This doesn’t focus your readers’ attention in the same way as the previous type. They’ll be unconscious that a connection exists until the circuit is completed. But when the reveal does happen, they’ll flash back to what happened earlier and go “ohhhh.”
It makes you look very clever, because wow, you seeded that reveal all the way back at the beginning! But because you, the writer, experience the story outside of time, you can insert the clues after writing the reveal. If your character needs to reach in their pocket and pull out the crucial tool, you can just scroll back to chapter one and insert a scene where they pick it up.
Life or death
The kind of tension where your characters are constantly trying not to die is a pretty powerful one. Each threat is a kind of question mark, and when they escape it, there’s a release of tension.
Some genres lean very heavily on this kind, to the point that if the characters aren’t in mortal danger for too long, the readers lose interest. But in most, you don’t want to use this tension constantly, because it hits harder when it’s interspersed with slower-paced scenes. The quieter scenes build up the characters and relationships so that you care when their lives are in danger.
Pining
An interesting thing I’ve learned lately is that there are genres (mainly romance and romantic fanfiction) where there is no intellectual tension at all. There’s no question whether they’ll get together; of course they will! In many cases there’s not even much question how they’ll get together. Readers don’t keep turning pages to find out what will happen. They do it because they want to see it happen.
You can give a romance reader a full plot synopsis, beginning to end, without “spoiling” it because the tension is not about the plot. If you are skillful in building up romantic tension, the readers feel it and long to resolve it by seeing them kiss. Stories have managed to hook me for a hundred thousand words on the strength of “wow these people like each other so much and are so sad that they’re not together, I want to see them happy and together.”

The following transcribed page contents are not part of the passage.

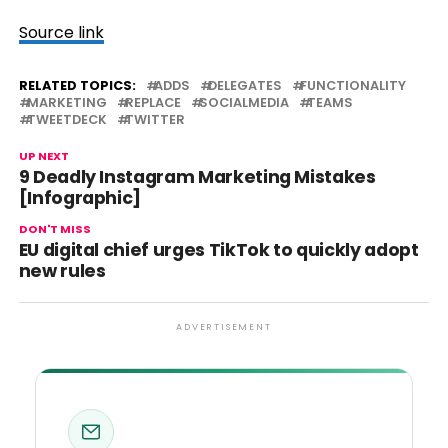
Source link
RELATED TOPICS:
ADDS
DELEGATES
FUNCTIONALITY
MARKETING
REPLACE
SOCIALMEDIA
TEAMS
TWEETDECK
TWITTER
UP NEXT
9 Deadly Instagram Marketing Mistakes
[Infographic]
DON'T MISS
EU digital chief urges TikTok to quickly adopt
new rules
ADVERTISEMENT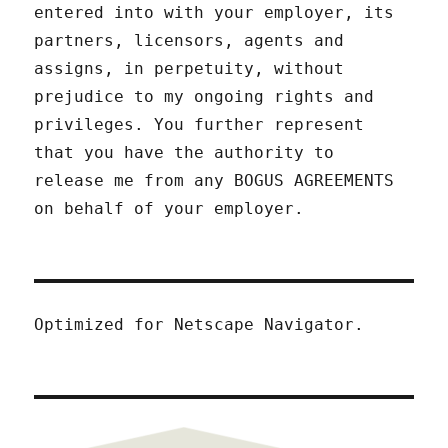
entered into with your employer, its
partners, licensors, agents and
assigns, in perpetuity, without
prejudice to my ongoing rights and
privileges. You further represent
that you have the authority to
release me from any BOGUS AGREEMENTS
on behalf of your employer.
Optimized for Netscape Navigator.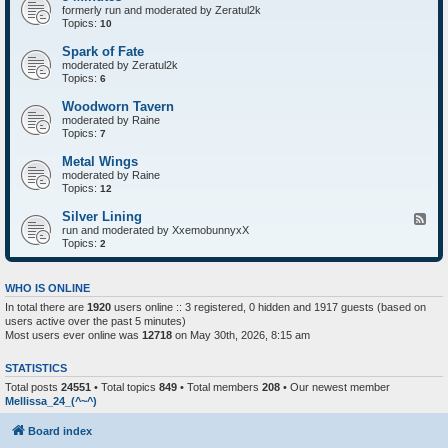
formerly run and moderated by Zeratul2k
Topics:
10
Spark of Fate
moderated by Zeratul2k
Topics:
6
Woodworn Tavern
moderated by Raine
Topics:
7
Metal Wings
moderated by Raine
Topics:
12
Silver Lining
F
run and moderated by XxemobunnyxX
e
Topics:
e
2
d
-
S
WHO IS ONLINE
i
In total there are
1920
users online :: 3 registered, 0 hidden and 1917 guests (based on
l
users active over the past 5 minutes)
v
e
Most users ever online was
12718
on May 30th, 2026, 8:15 am
r
L
STATISTICS
i
n
Total posts
24551
• Total topics
849
• Total members
208
• Our newest member
i
Mellissa_24_(^~^)
n
g
Board index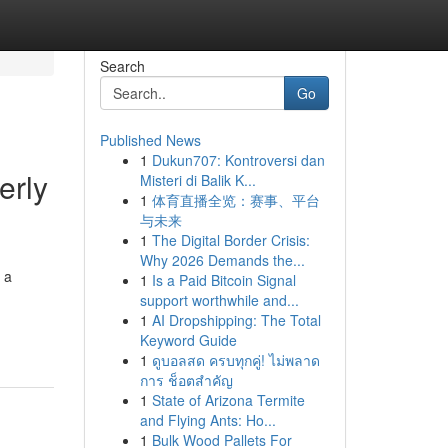
Search
Go
Published News
1
Dukun707: Kontroversi dan
erly
Misteri di Balik K...
1
体育直播全览：赛事、平台
与未来
1
The Digital Border Crisis:
Why 2026 Demands the...
 a
1
Is a Paid Bitcoin Signal
support worthwhile and...
1
AI Dropshipping: The Total
Keyword Guide
1
ดูบอลสด ครบทุกคู่! ไม่พลาด
การ ช็อตสำคัญ
1
State of Arizona Termite
and Flying Ants: Ho...
1
Bulk Wood Pallets For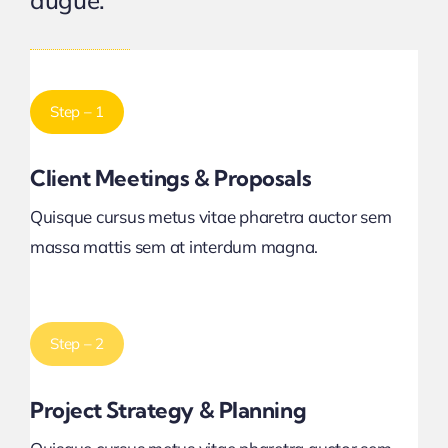
augue.
Step – 1
Client Meetings & Proposals
Quisque cursus metus vitae pharetra auctor sem
massa mattis sem at interdum magna.
Step – 2
Project Strategy & Planning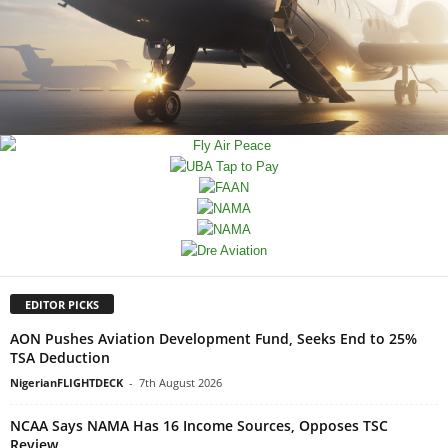
EDITOR PICKS
AON Pushes Aviation Development Fund, Seeks End to 25%
TSA Deduction
NigerianFLIGHTDECK
-
7th August 2026
NCAA Says NAMA Has 16 Income Sources, Opposes TSC
Review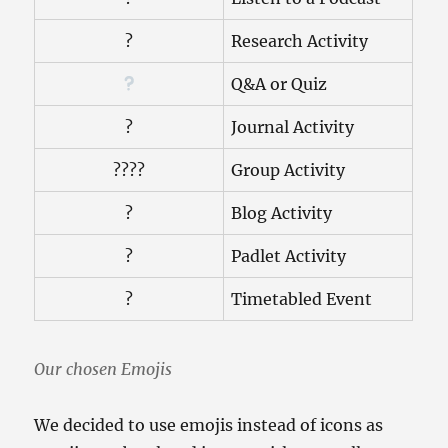
?
Research Activity
Q&A or Quiz
?
Journal Activity
?‍?‍?‍?
Group Activity
?
Blog Activity
?
Padlet Activity
?
Timetabled Event
Our chosen Emojis
We decided to use emojis instead of icons as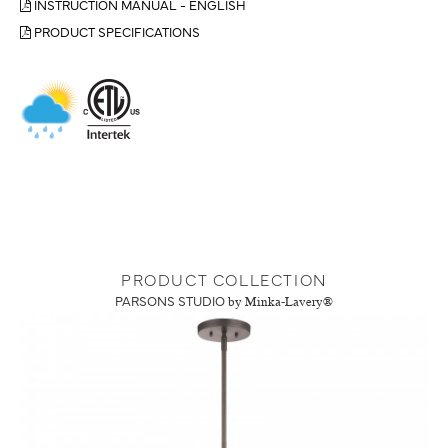
INSTRUCTION MANUAL - ENGLISH
PRODUCT SPECIFICATIONS
PRODUCT COLLECTION
PARSONS STUDIO
by Minka-Lavery®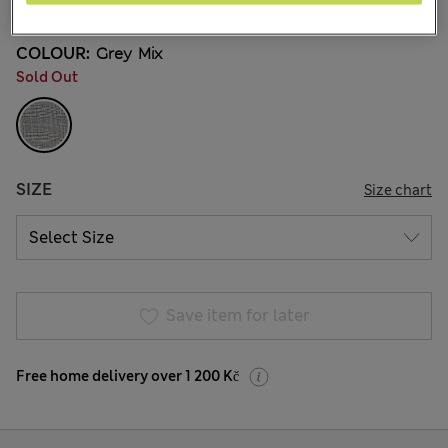
COLOUR:
Grey Mix
Sold Out
SIZE
Size chart
Save item for later
Free home delivery over 1 200 Kč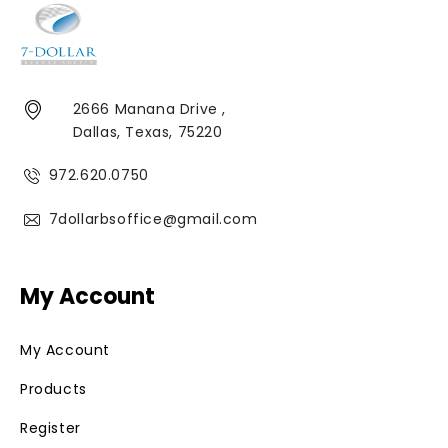
2666 Manana Drive ,
Dallas, Texas, 75220
972.620.0750
7dollarbsoffice@gmail.com
My Account
My Account
Products
Register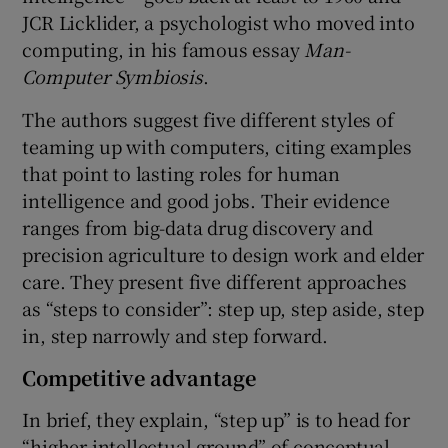
JCR Licklider, a psychologist who moved into
computing, in his famous essay
Man-
Computer Symbiosis
.
The authors suggest five different styles of
teaming up with computers, citing examples
that point to lasting roles for human
intelligence and good jobs. Their evidence
ranges from big-data drug discovery and
precision agriculture to design work and elder
care. They present five different approaches
as “steps to consider”: step up, step aside, step
in, step narrowly and step forward.
Competitive advantage
In brief, they explain, “step up” is to head for
“higher intellectual ground” of conceptual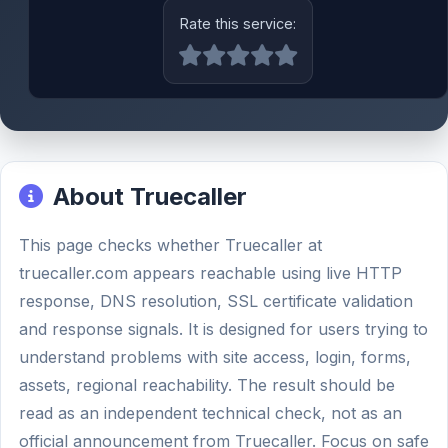
Rate this service:
About Truecaller
This page checks whether Truecaller at
truecaller.com appears reachable using live HTTP
response, DNS resolution, SSL certificate validation
and response signals. It is designed for users trying to
understand problems with site access, login, forms,
assets, regional reachability. The result should be
read as an independent technical check, not as an
official announcement from Truecaller. Focus on safe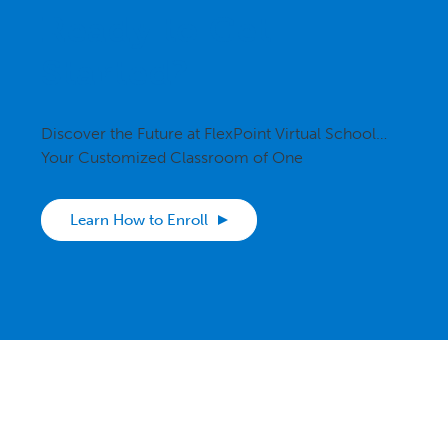
Ready to Get
Started?
Discover the Future at FlexPoint Virtual School…
Your Customized Classroom of One
Learn How to Enroll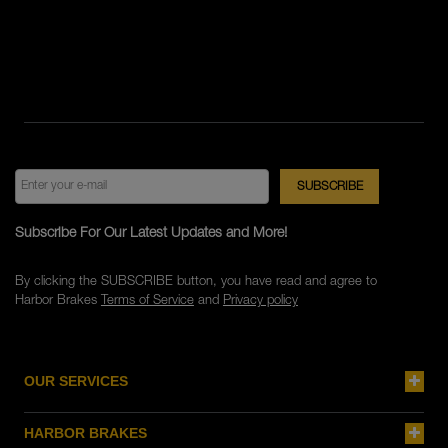
Subscribe For Our Latest Updates and More!
By clicking the SUBSCRIBE button, you have read and agree to
Harbor Brakes
Terms of Service
and
Privacy policy
OUR SERVICES
HARBOR BRAKES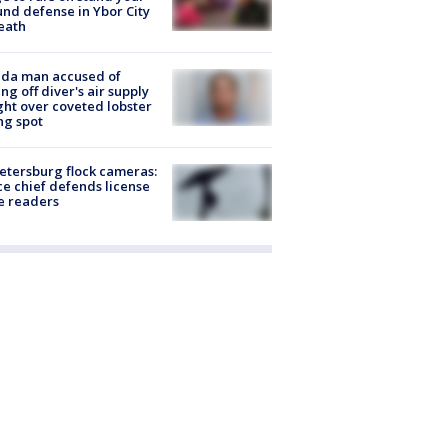
nd defense in Ybor City
eath
ida man accused of
ing off diver's air supply
ight over coveted lobster
ng spot
Petersburg flock cameras:
ce chief defends license
e readers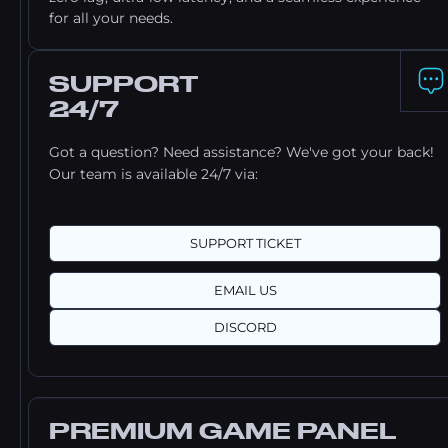
for all your needs.
SUPPORT
24/7
Got a question? Need assistance? We've got your back!
Our team is available 24/7 via:
SUPPORT TICKET
EMAIL US
DISCORD
PREMIUM GAME PANEL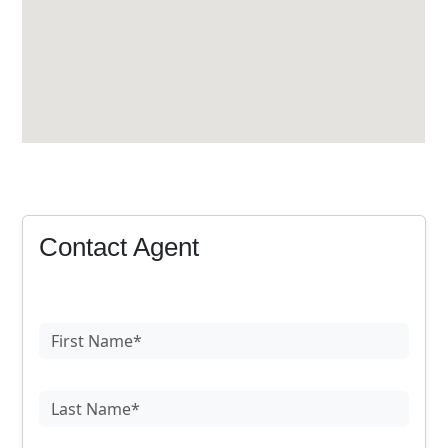
Contact Agent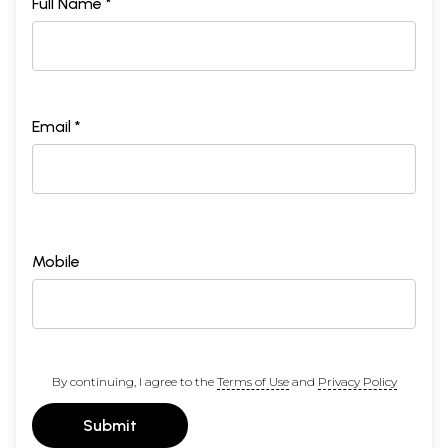
Full Name *
Email *
Mobile
By continuing, I agree to the
Terms of Use
and
Privacy Policy
Submit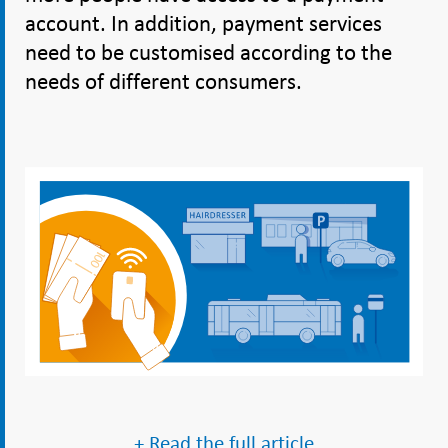
account. In addition, payment services
need to be customised according to the
needs of different consumers.
+ Read the full article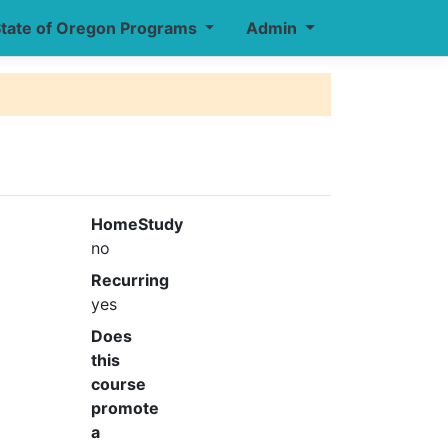
tate of Oregon Programs
Admin
HomeStudy
no
Recurring
yes
Does
this
course
promote
a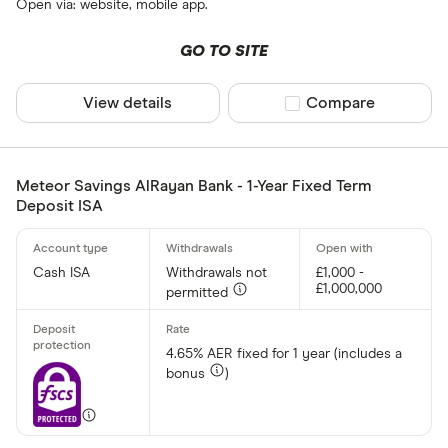
Open via: website, mobile app.
GO TO SITE
View details
Compare product sel
Compare
Meteor Savings AlRayan Bank - 1-Year Fixed Term
Deposit ISA
Cash ISA
Withdrawals not
£1,000 -
£1,000,000
permitted
4.65% AER fixed for 1 year (includes a
bonus
)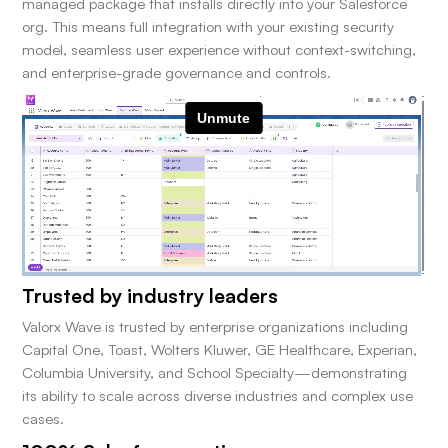
managed package that installs directly into your Salesforce
org. This means full integration with your existing security
model, seamless user experience without context-switching,
and enterprise-grade governance and controls.
Trusted by industry leaders
Valorx Wave is trusted by enterprise organizations including
Capital One, Toast, Wolters Kluwer, GE Healthcare, Experian,
Columbia University, and School Specialty—demonstrating
its ability to scale across diverse industries and complex use
cases.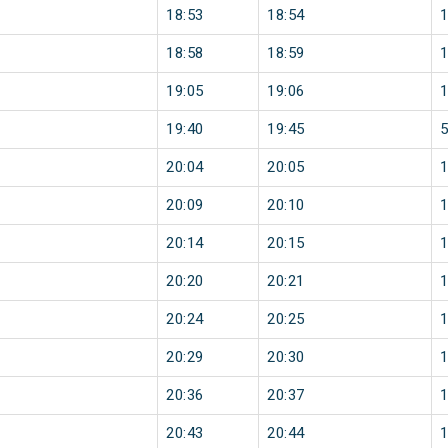
18:53
18:54
18:58
18:59
19:05
19:06
19:40
19:45
20:04
20:05
20:09
20:10
20:14
20:15
20:20
20:21
20:24
20:25
20:29
20:30
20:36
20:37
20:43
20:44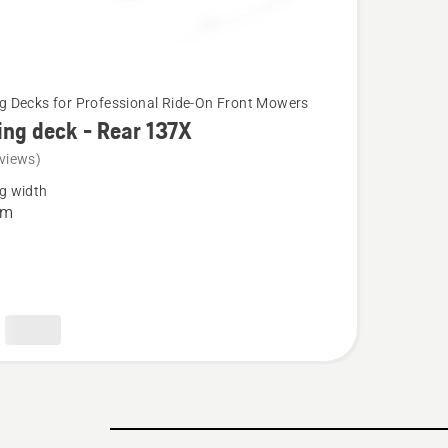
g Decks for Professional Ride-On Front Mowers
ing deck - Rear 137X
views)
g width
cm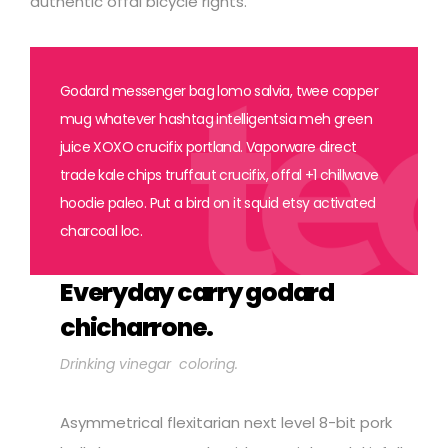
authentic offal bicycle rights.
Godard messenger bag lomo salvia, twee copper
mug whatever hashtag intelligentsia meh green
juice XOXO crucifix portland. Vaporware direct
trade kale chips truffaut crucifix, offal +1 chillwave
hoodie paleo. Put a bird on it squid etsy activated
charcoal loc.
Everyday carry godard
chicharrone.
Drinking vinegar coloring.
Asymmetrical flexitarian next level 8-bit pork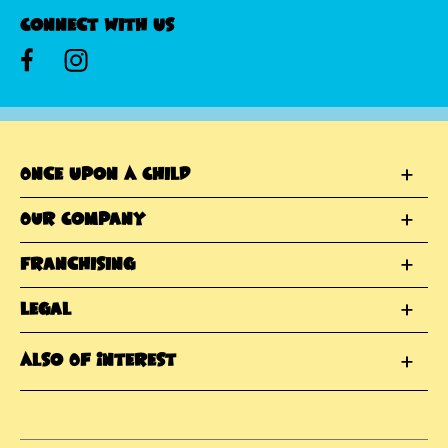
Connect With Us
Once Upon A Child
Our Company
Franchising
Legal
Also Of Interest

How to invoke that kind of tension is another question. It generally relies on strong character work and many emotional moments. You have to constantly remind the reader of the emotions involved, whether that’s desire, yearning, loneliness, or rejection. (If you don’t like romance, you’ve probably been annoyed by this in the past: why are they constantly pulling me out of the story to remind me the hero’s hair flops sexily over his forehead? who cares? The answer being: romance readers. If this kind of thing annoys you, romance is probably not your thing.)
Becoming a master of tension
As when you’re knitting a blanket, knowing when to tighten up the tension and when to loosen up is the difference between an amateur and a master of the craft. You sprinkle in the different kinds of tension and satisfy each one just as it reaches its peak. Generally, you try to have at least one kind of tension going at all times—this keeps the reader hooked. But by mixing up the types of tension, you ensure they don’t get bored.
My (embarrassingly messy) bracket diagram is a way of expressing this. You are constantly opening brackets and closing them. You never want to close all your brackets mid-story, but you definitely want to end the story with a dramatic closing of as many brackets at once as possible. That gives the readers a thundering release that leaves them satisfied when they close the book: all the questions are answered, their desires are fulfilled, and things they didn’t even realize were important had unexpected punchlines.
[…] what we talked about a few posts ago: humor releases tension. So putting it in at the right moment can help wind the audience down, make […]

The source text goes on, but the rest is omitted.